Y yo tengo una opinión. Y es la opinión de los jóvenes. Porque en esto del cambio climático estoy con los adolescentes y jóvenes que protestan. Son ellos quienes promueven y conducen lo que está siendo la mayor revolución de la humanidad (mayor que la Ilustración, mayor que la Revolución Industrial), porque en ésta nos jugamos todos la vida (extinción ha dejado de ser una metáfora exótica de significado vago). Una revolución iniciada por los niños, como nos ha dicho más de una vez María Neira. Así que, en este caso, la edad de los activistas es relevante. Y es relevante porque, primero: la crisis climática es un problema intergeneracional, es decir, que los niños de hoy son los herederos de un planeta cuya biología estamos devastando sus mayores. Y, segundo, porque debido a su edad, los jóvenes aún no han llegado a los puestos de poder, a los centros de decisión donde se toman las medidas para acelerar o frenar la crisis climática. Así que, aunque ellos saben la verdad -los combustibles fósiles están destruyendo la vida en el planeta-, no pueden hacer nada para evitarlo. Siento su indignación de testigos indefensos de un desastre evitable. Siento su rabia, esa rabia sana, sincera y justa que sienten los jóvenes ante la injusticia, en este caso ante la injusticia climática, y que incita a actuar, a rebelarse.

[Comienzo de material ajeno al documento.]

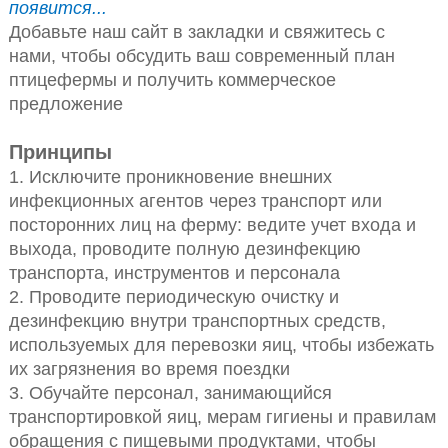
появится...
Добавьте наш сайт в закладки и свяжитесь с
нами, чтобы обсудить ваш современный план
птицефермы и получить коммерческое
предложение
Принципы
1. Исключите проникновение внешних
инфекционных агентов через транспорт или
посторонних лиц на ферму: ведите учет входа и
выхода, проводите полную дезинфекцию
транспорта, инструментов и персонала
2. Проводите периодическую очистку и
дезинфекцию внутри транспортных средств,
используемых для перевозки яиц, чтобы избежать
их загрязнения во время поездки
3. Обучайте персонал, занимающийся
транспортировкой яиц, мерам гигиены и правилам
обращения с пищевыми продуктами, чтобы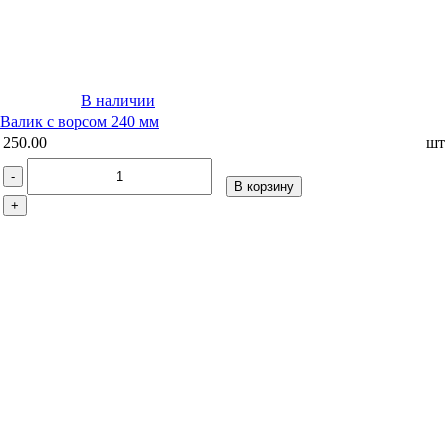
В наличии
Валик с ворсом 240 мм
250.00
шт
-
В корзину
+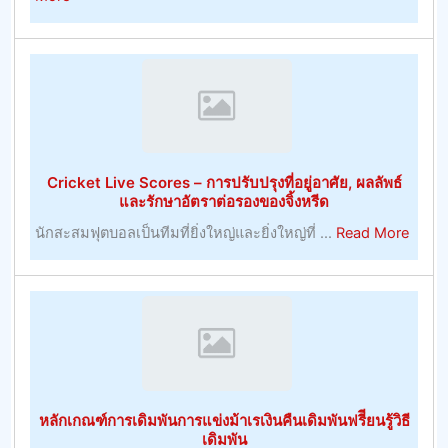
การ
การ
จัดการ
เดิม
และ
พัน
การ
เจ้า
พัฒนา
มือ
ทรัพยากร
การ
มนุษย์
ค้า
Cricket Live Scores – การปรับปรุงที่อยู่อาศัย, ผลลัพธ์
ที่
–
และรักษาอัตราต่อรองของจิ้งหรีด
มี
การ
about
นักสะสมฟุตบอลเป็นทีมที่ยิ่งใหญ่และยิ่งใหญ่ที่ ...
Read More
ประโยชน์
พนัน
Crick
–
Live
หมายเหตุ
Score
การ
–
บริหาร
การ
ทรัพยากร
ปรับปร
มนุษย์
ที่
หลักเกณฑ์การเดิมพันการแข่งม้าเรเงินคืนเดิมพันฟรีียนรู้วิธี
อยู่
เดิมพัน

Rasgarse las vestiduras por el posible daño de un cuadro de Van Gogh (que nunca se produjo) tiene mucho de hipócrita. Mientras estuvo vivo, Van Gogh, aquejado de enfermedades psiquiátricas y bebiendo en exceso, no vendió sus cuadros, nadie los quería comprar: a la humanidad su arte le importaba un comino. Fue solo después de muerto que sus pinturas adquirieron la fama que se merecen. En lo más profundo de mi corazón -detestando el gamberrismo y admirando el arte- siento que, si el pintor hubiese podido presenciar a los activistas cometiendo este falso acto de vandalismo, les habría dicho: ¡Bien hecho! Porque el arte tiene mucho de provocación, de despertar conciencias, de agitar las mentes dormidas. Así que me es fácil imaginarme a Van Gogh uniéndose a ellos, tirando él mismo más tomate, con la intención de sacudir a una humanidad anestesiada por los vapores que desprenden la gasolina y el petróleo. Seguro que él, Vincent, tiraría con rabia contra un cuadro, al parecer de incalculable valor, por el que nunca le pagaron ni un maldito euro.